* **Your objective**: Pictures stay out; everything else in the entries below is to be duplicated exactly.

* **Data records**:
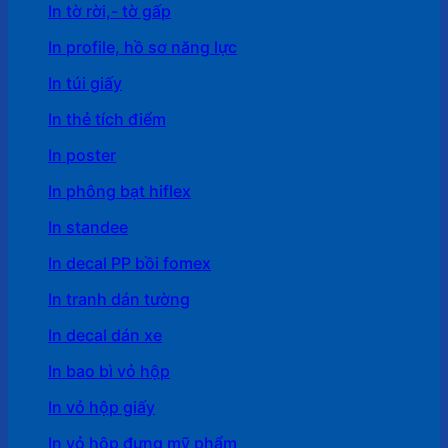
In tờ rời,- tờ gấp
In profile, hồ sơ năng lực
In túi giấy
In thẻ tích điểm
In poster
In phông bạt hiflex
In standee
In decal PP bồi fomex
In tranh dán tường
In decal dán xe
In bao bì vỏ hộp
In vỏ hộp giấy
In vỏ hộp đựng mỹ phẩm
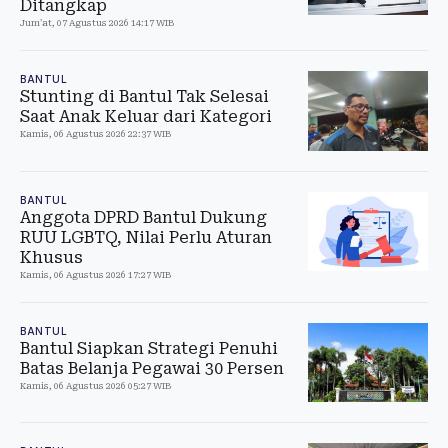
Ditangkap
Jum'at, 07 Agustus 2026 14:17 WIB
BANTUL
Stunting di Bantul Tak Selesai
Saat Anak Keluar dari Kategori
Kamis, 06 Agustus 2026 22:37 WIB
BANTUL
Anggota DPRD Bantul Dukung
RUU LGBTQ, Nilai Perlu Aturan
Khusus
Kamis, 06 Agustus 2026 17:27 WIB
BANTUL
Bantul Siapkan Strategi Penuhi
Batas Belanja Pegawai 30 Persen
Kamis, 06 Agustus 2026 05:27 WIB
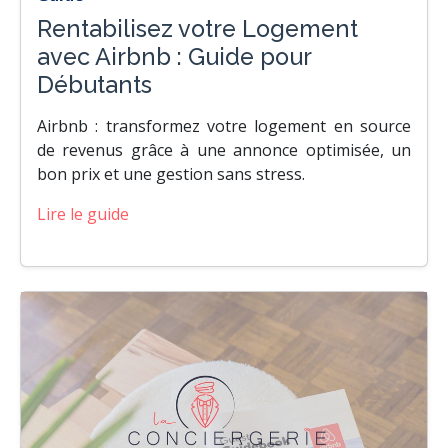
Rentabilisez votre Logement
avec Airbnb : Guide pour
Débutants
Airbnb : transformez votre logement en source
de revenus grâce à une annonce optimisée, un
bon prix et une gestion sans stress.
Lire le guide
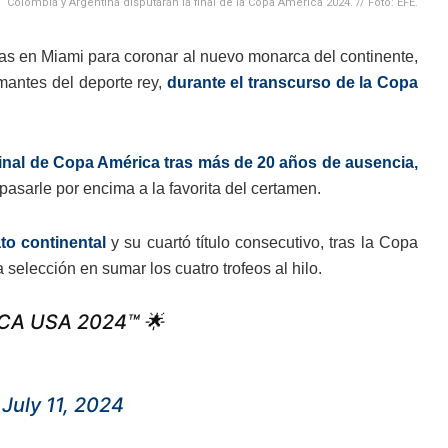
Colombia y Argentina disputarán la final de la Copa América 2024. // Foto: EFE.
zas en Miami para coronar al nuevo monarca del continente,
mantes del deporte rey,
durante el transcurso de la Copa
inal de Copa América tras más de 20 años de ausencia,
pasarle por encima a la favorita del certamen.
to continental
y su cuartó título consecutivo, tras la Copa
selección en sumar los cuatro trofeos al hilo.
CA USA 2024™ 🌟
)
July 11, 2024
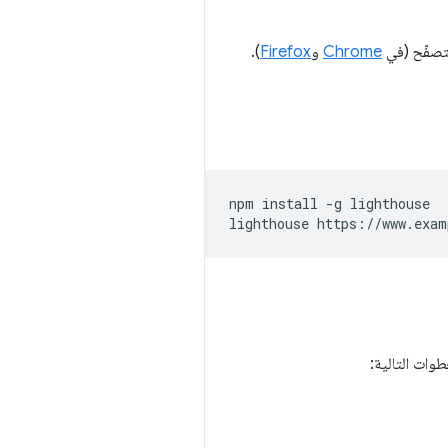
Chrome
و
Firefox
).
npm install -g lighthouse
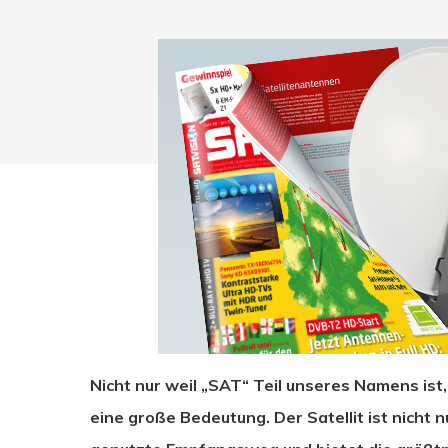
Nicht nur weil „SAT“ Teil unseres Namens ist
Drücken Sie Enter zum Suchen oder ESC zum Sc
eine große Bedeutung. Der Satellit ist nicht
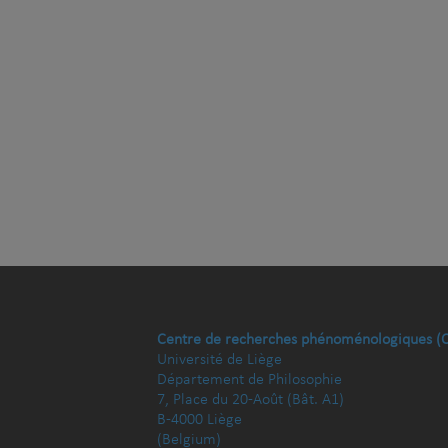
Centre de recherches phénoménologiques (
Université de Liège
Département de Philosophie
7, Place du 20-Août (Bât. A1)
B-4000 Liège
(Belgium)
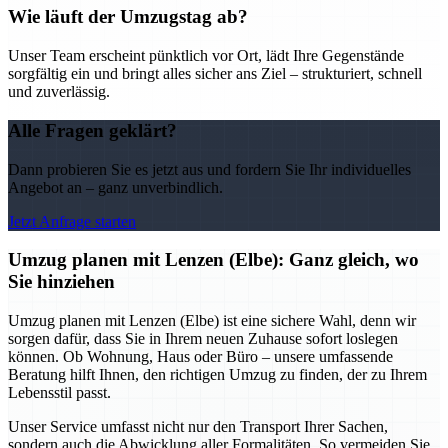
Wie läuft der Umzugstag ab?
Unser Team erscheint pünktlich vor Ort, lädt Ihre Gegenstände
sorgfältig ein und bringt alles sicher ans Ziel – strukturiert, schnell
und zuverlässig.
Alle Fragen geklärt?
Dann probieren Sie es jetzt aus und fordern Sie Ihr individuelles
Angebot an – ganz unverbindlich.
Jetzt Anfrage starten
Umzug planen mit Lenzen (Elbe): Ganz gleich, wo
Sie hinziehen
Umzug planen mit Lenzen (Elbe) ist eine sichere Wahl, denn wir
sorgen dafür, dass Sie in Ihrem neuen Zuhause sofort loslegen
können. Ob Wohnung, Haus oder Büro – unsere umfassende
Beratung hilft Ihnen, den richtigen Umzug zu finden, der zu Ihrem
Lebensstil passt.
Unser Service umfasst nicht nur den Transport Ihrer Sachen,
sondern auch die Abwicklung aller Formalitäten. So vermeiden Sie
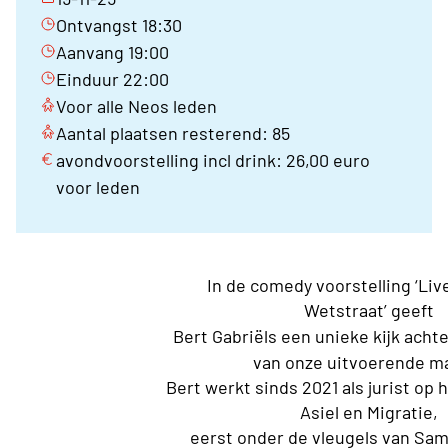
Ontvangst 18:30
Aanvang 19:00
Einduur 22:00
Voor alle Neos leden
Aantal plaatsen resterend: 85
avondvoorstelling incl drink: 26,00 euro
voor leden
In de comedy voorstelling ‘Liv
Wetstraat’ geeft
Bert Gabriëls een unieke kijk acht
van onze uitvoerende m
Bert werkt sinds 2021 als jurist op 
Asiel en Migratie,
eerst onder de vleugels van Sa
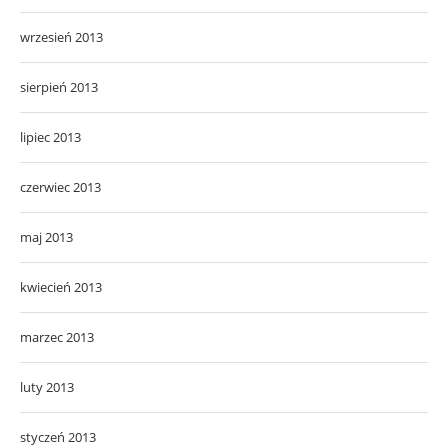
wrzesień 2013
sierpień 2013
lipiec 2013
czerwiec 2013
maj 2013
kwiecień 2013
marzec 2013
luty 2013
styczeń 2013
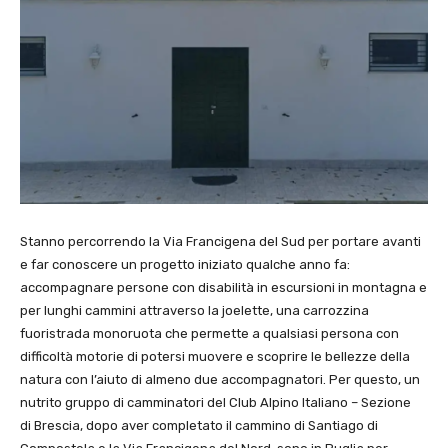
Stanno percorrendo la Via Francigena del Sud per portare avanti
e far conoscere un progetto iniziato qualche anno fa:
accompagnare persone con disabilità in escursioni in montagna e
per lunghi cammini attraverso la joelette, una carrozzina
fuoristrada monoruota che permette a qualsiasi persona con
difficoltà motorie di potersi muovere e scoprire le bellezze della
natura con l’aiuto di almeno due accompagnatori. Per questo, un
nutrito gruppo di camminatori del Club Alpino Italiano – Sezione
di Brescia, dopo aver completato il cammino di Santiago di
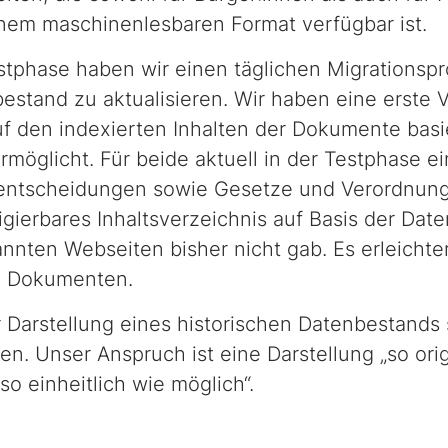
inem maschinenlesbaren Format verfügbar ist.
tphase haben wir einen täglichen Migrationspro
estand zu aktualisieren. Wir haben eine erste 
uf den indexierten Inhalten der Dokumente basie
ermöglicht. Für beide aktuell in der Testphase e
tsentscheidungen sowie Gesetze und Verordnun
igierbares Inhaltsverzeichnis auf Basis der Date
nnten Webseiten bisher nicht gab. Es erleichte
n Dokumenten.
 Darstellung eines historischen Datenbestands s
n. Unser Anspruch ist eine Darstellung „so ori
so einheitlich wie möglich“.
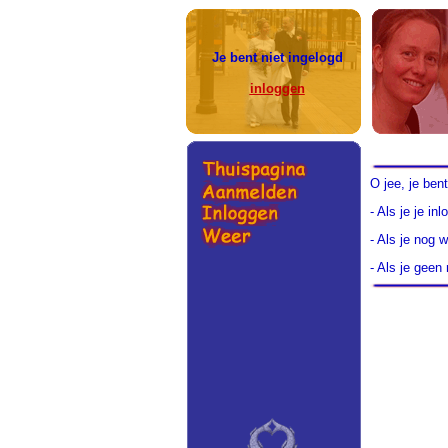
Je bent niet ingelogd
inloggen
O jee, je ben
- Als je je i
- Als je nog 
- Als je gee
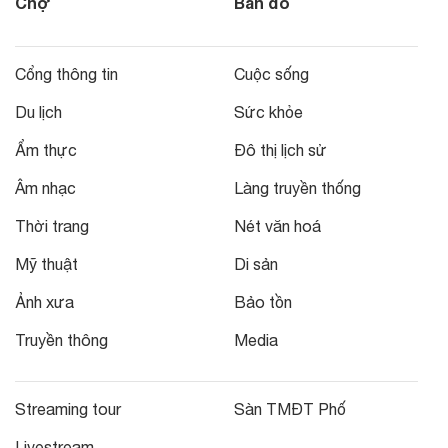
Chợ
Bản đồ
Cổng thông tin
Cuộc sống
Du lịch
Sức khỏe
Ẩm thực
Đô thị lịch sử
Âm nhạc
Làng truyền thống
Thời trang
Nét văn hoá
Mỹ thuật
Di sản
Ảnh xưa
Bảo tồn
Truyền thông
Media
Streaming tour
Sàn TMĐT Phố
Livestream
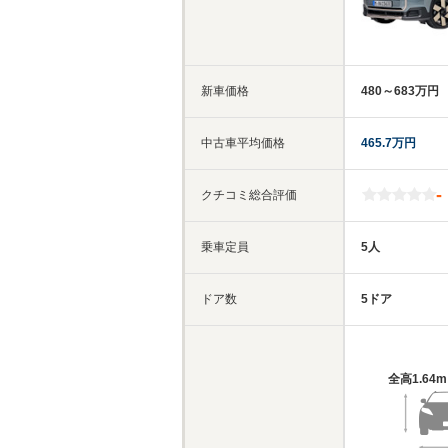
新車価格
480～683万円
中古車平均価格
465.7万円
-
クチコミ総合評価
乗車定員
5人
ドア数
5ドア
全高
1.64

* **Response**:
In tờ rời,- tờ gấp
In profile, hồ sơ năng lực
In túi giấy
In thẻ tích điểm
In poster
In phông bạt hiflex
In standee
In decal PP bồi fomex
In tranh dán tường
In decal dán xe
In bao bì vỏ hộp
In vỏ hộp giấy
In vỏ hộp đựng mỹ phẩm
Ditangkap
Jum'at, 07 Agustus 2026 14:17 WIB
BANTUL
Stunting di Bantul Tak Selesai
Saat Anak Keluar dari Kategori
Kamis, 06 Agustus 2026 22:37 WIB
BANTUL
Anggota DPRD Bantul Dukung
RUU LGBTQ, Nilai Perlu Aturan
Khusus
Kamis, 06 Agustus 2026 17:27 WIB
BANTUL
Bantul Siapkan Strategi Penuhi
Batas Belanja Pegawai 30 Persen
Kamis, 06 Agustus 2026 05:27 WIB
Rentabilisez votre Logement
avec Airbnb : Guide pour
Débutants
Airbnb : transformez votre logement en source
de revenus grâce à une annonce optimisée, un
bon prix et une gestion sans stress.
Lire le guide
Colombia y Argentina disputarán la final de la Copa América 2024. // Foto: EFE.
zas en Miami para coronar al nuevo monarca del continente,
mantes del deporte rey,
durante el transcurso de la Copa
inal de Copa América tras más de 20 años de ausencia,
pasarle por encima a la favorita del certamen.
to continental
y su cuartó título consecutivo, tras la Copa
selección en sumar los cuatro trofeos al hilo.
CA USA 2024™ 🌟
)
July 11, 2024
Chrome
و
Firefox
).
npm install -g lighthouse
Nicht nur weil „SAT“ Teil unseres Namens ist
Drücken Sie Enter zum Suchen oder ESC zum Sc
eine große Bedeutung. Der Satellit ist nicht
Centre de recherches phénoménologiques (
Université de Liège
Département de Philosophie
7, Place du 20-Août (Bât. A1)
B-4000 Liège
(Belgium)
Wie läuft der Umzugstag ab?
Unser Team erscheint pünktlich vor Ort, lädt Ihre Gegenstände
sorgfältig ein und bringt alles sicher ans Ziel – strukturiert, schnell
und zuverlässig.
Alle Fragen geklärt?
Dann probieren Sie es jetzt aus und fordern Sie Ihr individuelles
Angebot an – ganz unverbindlich.
Jetzt Anfrage starten
Umzug planen mit Lenzen (Elbe): Ganz gleich, wo
Sie hinziehen
Umzug planen mit Lenzen (Elbe) ist eine sichere Wahl, denn wir
sorgen dafür, dass Sie in Ihrem neuen Zuhause sofort loslegen
können. Ob Wohnung, Haus oder Büro – unsere umfassende
Beratung hilft Ihnen, den richtigen Umzug zu finden, der zu Ihrem
Lebensstil passt.
Unser Service umfasst nicht nur den Transport Ihrer Sachen,
sondern auch die Abwicklung aller Formalitäten. So vermeiden Sie
Ontvangst 18:30
Aanvang 19:00
Einduur 22:00
Voor alle Neos leden
Aantal plaatsen resterend: 85
avondvoorstelling incl drink: 26,00 euro
voor leden
In de comedy voorstelling ‘Liv
Wetstraat’ geeft
Bert Gabriëls een unieke kijk acht
van onze uitvoerende m
Bert werkt sinds 2021 als jurist op 
Asiel en Migratie,
eerst onder de vleugels van Sa
wrzesień 2013
sierpień 2013
lipiec 2013
czerwiec 2013
maj 2013
kwiecień 2013
marzec 2013
luty 2013
styczeń 2013
Stanno percorrendo la Via Francigena del Sud per portare avanti
e far conoscere un progetto iniziato qualche anno fa:
accompagnare persone con disabilità in escursioni in montagna e
per lunghi cammini attraverso la joelette, una carrozzina
fuoristrada monoruota che permette a qualsiasi persona con
difficoltà motorie di potersi muovere e scoprire le bellezze della
natura con l’aiuto di almeno due accompagnatori. Per questo, un
nutrito gruppo di camminatori del Club Alpino Italiano – Sezione
di Brescia, dopo aver completato il cammino di Santiago di
inem maschinenlesbaren Format verfügbar ist.
tphase haben wir einen täglichen Migrationspro
estand zu aktualisieren. Wir haben eine erste 
uf den indexierten Inhalten der Dokumente basie
ermöglicht. Für beide aktuell in der Testphase e
tsentscheidungen sowie Gesetze und Verordnun
igierbares Inhaltsverzeichnis auf Basis der Date
nnten Webseiten bisher nicht gab. Es erleichte
n Dokumenten.
 Darstellung eines historischen Datenbestands s
n. Unser Anspruch ist eine Darstellung „so ori
so einheitlich wie möglich“.
Je bent niet ingelogd
inloggen
O jee, je ben
- Als je je i
- Als je nog 
- Als je gee
Chợ
Bản đồ
Cổng thông tin
Cuộc sống
Du lịch
Sức khỏe
Ẩm thực
Đô thị lịch sử
Âm nhạc
Làng truyền thống
Thời trang
Nét văn hoá
Mỹ thuật
Di sản
Ảnh xưa
Bảo tồn
Truyền thông
Media
Streaming tour
Sàn TMĐT Phố
Livestream
新車価格
480～683万円
中古車平均価格
465.7万円
-
クチコミ総合評価
乗車定員
5人
ドア数
5ドア
全高
1.64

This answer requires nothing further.